To make banks safer, stop allowing besserwisser regulators distort the allocation of credit.

Sir, Martin Wolf writes: “147 individual national banking crises occurred between 1970 and 2011. These crises … were colossally expensive, in terms of lost output, increased public debt and, not least, political credibility” “Why the Swiss should vote for ‘Vollgeld’” June 7.

Sir, in the years before those crises, did the economy grow in the same way? No one seems to be interested in the quality of the booms, as they are all too fixated on the damages of the busts. John Kenneth Galbraith, in his “ Money: Whence it came, where it went” (1975) wrote: “Banks opened and closed doors and bankruptcies were frequent, but as a consequence of agile and flexible credit policies, even the banks that failed left a wake of development in their passing.”

Wolf writes: “it is often easiest for banks to justify lending more just when they should lend less, because lending creates credit booms and asset-price bubbles, notably in property.” But Wolf, probably being one of those “insiders” Yanis Varoufakis refers to in his “Adults in the room”, refuses to point out how regulators, by allowing banks to leverage much more with “safe” residential mortgages, than for instance with loans to “risky” entrepreneurs, helped feed the property bubble.
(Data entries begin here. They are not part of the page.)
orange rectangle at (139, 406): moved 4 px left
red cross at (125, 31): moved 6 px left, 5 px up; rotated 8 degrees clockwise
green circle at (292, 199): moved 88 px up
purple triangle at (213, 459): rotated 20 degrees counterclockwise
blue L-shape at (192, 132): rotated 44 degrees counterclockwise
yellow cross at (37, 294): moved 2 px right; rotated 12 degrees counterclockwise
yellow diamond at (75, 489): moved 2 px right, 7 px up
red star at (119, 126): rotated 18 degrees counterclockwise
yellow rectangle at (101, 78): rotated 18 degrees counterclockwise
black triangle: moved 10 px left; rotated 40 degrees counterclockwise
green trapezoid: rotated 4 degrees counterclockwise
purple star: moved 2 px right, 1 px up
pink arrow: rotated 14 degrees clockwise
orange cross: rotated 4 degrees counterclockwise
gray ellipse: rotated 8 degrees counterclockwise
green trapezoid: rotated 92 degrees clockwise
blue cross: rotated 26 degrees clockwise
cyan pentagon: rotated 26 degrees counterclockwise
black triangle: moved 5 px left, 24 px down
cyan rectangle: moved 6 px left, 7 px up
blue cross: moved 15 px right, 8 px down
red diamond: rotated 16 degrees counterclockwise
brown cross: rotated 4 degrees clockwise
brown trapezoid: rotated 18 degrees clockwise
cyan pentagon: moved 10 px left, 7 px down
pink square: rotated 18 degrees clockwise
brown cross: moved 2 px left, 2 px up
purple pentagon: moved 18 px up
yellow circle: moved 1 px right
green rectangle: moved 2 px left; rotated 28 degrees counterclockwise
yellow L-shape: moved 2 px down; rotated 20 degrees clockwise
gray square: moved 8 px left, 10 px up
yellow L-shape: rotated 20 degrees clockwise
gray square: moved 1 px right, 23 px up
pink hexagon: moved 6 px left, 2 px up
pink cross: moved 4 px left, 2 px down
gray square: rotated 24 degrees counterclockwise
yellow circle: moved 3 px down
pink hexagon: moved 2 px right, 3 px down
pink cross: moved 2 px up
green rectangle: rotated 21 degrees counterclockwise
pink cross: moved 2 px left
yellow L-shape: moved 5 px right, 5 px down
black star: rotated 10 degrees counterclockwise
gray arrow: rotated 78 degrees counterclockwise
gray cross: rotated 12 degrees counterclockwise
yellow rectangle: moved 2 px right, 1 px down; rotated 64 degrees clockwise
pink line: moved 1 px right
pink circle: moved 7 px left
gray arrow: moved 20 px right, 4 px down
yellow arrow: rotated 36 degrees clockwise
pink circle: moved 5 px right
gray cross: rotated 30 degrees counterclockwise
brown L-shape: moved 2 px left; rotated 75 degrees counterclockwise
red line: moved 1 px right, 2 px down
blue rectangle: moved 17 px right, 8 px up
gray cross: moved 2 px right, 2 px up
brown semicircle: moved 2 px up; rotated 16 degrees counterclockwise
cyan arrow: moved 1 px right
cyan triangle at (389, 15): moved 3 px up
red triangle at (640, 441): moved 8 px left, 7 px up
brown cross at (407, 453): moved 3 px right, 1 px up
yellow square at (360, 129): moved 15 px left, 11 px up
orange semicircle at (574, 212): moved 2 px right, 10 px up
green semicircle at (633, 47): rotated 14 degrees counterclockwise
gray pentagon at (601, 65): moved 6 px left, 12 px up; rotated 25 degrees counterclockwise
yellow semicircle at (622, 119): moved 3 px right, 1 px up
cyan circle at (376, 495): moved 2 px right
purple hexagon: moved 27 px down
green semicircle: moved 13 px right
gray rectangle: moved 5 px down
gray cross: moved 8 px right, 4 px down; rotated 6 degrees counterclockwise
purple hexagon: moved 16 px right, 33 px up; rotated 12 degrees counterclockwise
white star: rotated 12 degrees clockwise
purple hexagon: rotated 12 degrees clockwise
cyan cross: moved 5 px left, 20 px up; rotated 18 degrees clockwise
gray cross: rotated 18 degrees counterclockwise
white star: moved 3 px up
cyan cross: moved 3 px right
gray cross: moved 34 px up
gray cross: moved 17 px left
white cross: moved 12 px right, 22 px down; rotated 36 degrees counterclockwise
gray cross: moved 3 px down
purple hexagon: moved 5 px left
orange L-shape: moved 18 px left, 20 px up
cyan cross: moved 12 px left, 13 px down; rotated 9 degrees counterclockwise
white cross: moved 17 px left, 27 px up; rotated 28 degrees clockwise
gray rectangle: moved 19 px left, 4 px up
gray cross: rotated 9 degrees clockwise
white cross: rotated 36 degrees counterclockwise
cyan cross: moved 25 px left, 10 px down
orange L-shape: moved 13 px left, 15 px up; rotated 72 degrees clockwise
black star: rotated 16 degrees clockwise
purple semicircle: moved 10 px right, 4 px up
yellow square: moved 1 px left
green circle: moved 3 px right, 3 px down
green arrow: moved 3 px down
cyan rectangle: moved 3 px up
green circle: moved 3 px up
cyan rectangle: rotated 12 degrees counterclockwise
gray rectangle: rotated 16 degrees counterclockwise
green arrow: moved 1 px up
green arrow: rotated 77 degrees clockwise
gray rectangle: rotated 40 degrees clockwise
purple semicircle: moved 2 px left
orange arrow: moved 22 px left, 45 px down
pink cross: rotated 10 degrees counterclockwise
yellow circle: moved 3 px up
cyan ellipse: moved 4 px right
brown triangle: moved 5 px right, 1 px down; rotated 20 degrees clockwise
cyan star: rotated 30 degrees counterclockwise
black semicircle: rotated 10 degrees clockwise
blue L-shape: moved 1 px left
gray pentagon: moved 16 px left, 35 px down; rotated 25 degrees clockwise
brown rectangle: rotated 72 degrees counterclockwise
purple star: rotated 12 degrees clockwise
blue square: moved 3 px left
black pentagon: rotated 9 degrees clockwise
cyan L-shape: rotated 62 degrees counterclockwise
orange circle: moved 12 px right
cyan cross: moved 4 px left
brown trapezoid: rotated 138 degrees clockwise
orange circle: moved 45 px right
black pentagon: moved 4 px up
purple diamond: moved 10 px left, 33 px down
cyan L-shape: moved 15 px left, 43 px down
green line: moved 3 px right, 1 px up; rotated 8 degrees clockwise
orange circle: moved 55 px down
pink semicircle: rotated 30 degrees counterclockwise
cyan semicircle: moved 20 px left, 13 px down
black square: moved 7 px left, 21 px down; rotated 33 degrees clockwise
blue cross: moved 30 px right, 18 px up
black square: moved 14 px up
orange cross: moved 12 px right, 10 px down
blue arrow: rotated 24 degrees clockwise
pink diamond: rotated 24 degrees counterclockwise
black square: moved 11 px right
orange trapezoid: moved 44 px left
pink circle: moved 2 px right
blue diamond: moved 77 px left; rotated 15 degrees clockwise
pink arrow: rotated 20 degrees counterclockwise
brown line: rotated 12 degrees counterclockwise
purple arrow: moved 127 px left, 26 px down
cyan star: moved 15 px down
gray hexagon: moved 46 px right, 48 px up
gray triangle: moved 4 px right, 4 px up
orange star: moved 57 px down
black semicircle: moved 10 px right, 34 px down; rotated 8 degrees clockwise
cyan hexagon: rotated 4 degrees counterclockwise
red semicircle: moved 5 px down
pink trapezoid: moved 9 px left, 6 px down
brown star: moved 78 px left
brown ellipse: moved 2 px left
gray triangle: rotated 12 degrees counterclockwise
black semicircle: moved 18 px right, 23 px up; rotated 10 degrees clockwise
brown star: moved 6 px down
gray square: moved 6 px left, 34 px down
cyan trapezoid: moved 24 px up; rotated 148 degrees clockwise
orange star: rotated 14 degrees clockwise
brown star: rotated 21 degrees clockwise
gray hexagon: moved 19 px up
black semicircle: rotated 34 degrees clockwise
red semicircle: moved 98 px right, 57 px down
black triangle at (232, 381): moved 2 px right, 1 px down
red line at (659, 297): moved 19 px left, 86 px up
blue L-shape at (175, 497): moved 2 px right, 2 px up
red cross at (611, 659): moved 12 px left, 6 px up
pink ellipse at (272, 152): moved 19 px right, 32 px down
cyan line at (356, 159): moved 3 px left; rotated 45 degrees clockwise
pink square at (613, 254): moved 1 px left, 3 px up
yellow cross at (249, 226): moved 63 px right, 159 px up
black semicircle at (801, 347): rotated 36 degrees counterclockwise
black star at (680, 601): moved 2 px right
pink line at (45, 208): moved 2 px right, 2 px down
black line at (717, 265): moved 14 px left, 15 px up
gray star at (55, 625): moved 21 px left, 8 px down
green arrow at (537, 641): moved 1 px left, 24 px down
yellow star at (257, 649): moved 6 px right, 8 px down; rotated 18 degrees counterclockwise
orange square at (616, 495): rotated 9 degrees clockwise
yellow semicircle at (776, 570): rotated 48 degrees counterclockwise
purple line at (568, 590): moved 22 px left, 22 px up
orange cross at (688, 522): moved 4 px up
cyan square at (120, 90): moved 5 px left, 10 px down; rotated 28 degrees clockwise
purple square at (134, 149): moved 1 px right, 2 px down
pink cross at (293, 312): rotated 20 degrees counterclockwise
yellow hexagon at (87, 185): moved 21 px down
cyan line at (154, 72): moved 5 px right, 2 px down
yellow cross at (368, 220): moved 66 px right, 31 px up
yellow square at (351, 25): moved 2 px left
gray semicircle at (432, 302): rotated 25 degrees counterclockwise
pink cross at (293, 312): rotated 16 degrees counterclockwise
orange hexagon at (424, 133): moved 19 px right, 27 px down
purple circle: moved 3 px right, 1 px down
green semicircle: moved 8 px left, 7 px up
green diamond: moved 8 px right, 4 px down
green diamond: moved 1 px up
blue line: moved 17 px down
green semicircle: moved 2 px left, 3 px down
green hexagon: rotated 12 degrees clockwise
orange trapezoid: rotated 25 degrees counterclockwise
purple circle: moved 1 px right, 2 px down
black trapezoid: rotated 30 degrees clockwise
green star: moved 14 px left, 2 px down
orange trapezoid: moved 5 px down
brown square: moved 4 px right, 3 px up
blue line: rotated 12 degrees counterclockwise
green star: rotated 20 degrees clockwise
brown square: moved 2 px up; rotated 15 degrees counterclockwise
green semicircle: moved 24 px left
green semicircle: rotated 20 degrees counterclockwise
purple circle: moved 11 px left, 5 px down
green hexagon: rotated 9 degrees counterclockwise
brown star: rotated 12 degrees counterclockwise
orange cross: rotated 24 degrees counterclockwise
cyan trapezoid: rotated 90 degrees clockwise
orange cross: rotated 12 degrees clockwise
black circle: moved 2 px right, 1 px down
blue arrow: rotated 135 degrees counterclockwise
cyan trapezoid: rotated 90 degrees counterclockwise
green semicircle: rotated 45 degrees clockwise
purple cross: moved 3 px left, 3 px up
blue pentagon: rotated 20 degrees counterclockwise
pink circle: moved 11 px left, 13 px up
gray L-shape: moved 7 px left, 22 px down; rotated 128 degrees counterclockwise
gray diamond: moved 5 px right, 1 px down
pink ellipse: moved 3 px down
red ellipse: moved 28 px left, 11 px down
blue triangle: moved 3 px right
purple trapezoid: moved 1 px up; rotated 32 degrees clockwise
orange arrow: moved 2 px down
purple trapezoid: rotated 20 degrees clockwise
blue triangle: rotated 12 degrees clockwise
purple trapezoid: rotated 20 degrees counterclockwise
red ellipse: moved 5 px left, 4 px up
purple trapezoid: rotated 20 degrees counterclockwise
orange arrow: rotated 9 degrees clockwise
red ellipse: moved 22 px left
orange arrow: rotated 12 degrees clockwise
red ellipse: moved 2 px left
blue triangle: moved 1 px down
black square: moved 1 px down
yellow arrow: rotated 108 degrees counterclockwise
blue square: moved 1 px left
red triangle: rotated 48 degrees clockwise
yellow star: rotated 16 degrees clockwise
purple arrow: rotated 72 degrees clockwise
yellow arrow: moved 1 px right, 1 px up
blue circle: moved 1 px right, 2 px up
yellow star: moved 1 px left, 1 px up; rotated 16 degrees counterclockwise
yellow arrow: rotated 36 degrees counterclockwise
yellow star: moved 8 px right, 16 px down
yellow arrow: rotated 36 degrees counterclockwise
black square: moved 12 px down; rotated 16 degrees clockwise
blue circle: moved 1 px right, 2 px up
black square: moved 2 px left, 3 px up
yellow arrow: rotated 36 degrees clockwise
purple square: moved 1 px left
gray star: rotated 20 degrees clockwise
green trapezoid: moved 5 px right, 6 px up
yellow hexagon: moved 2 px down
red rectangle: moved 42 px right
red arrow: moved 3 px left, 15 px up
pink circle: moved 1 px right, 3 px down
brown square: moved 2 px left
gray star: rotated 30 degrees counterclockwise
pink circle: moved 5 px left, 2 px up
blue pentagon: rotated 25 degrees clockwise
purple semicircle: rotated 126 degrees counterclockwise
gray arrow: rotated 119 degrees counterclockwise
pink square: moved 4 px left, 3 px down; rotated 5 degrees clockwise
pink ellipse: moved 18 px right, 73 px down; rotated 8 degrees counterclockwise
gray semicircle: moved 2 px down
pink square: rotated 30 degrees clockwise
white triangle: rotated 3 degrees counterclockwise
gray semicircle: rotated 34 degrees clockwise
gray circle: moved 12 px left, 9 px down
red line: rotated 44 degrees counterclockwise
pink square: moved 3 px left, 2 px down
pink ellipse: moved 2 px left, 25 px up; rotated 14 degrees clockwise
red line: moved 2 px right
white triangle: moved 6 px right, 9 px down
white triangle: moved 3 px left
The regulators, when interfering with their capital requirements for banks based on the ex ante perceived risks that would usually be cleared for solely by the market, obfuscate market signals, and thereby distort the allocation of bank credit making the economy weaker and the bank system riskier… and there is no way around that! 

PS. Does an ordinary British citizen know, for instance, that their bank regulators allows banks to hold much less capital against loans to Germany than against loans to British entrepreneurs? Sir, don’t you think they have a right to know that? Or is it a case of the risk-weights that shall not be named?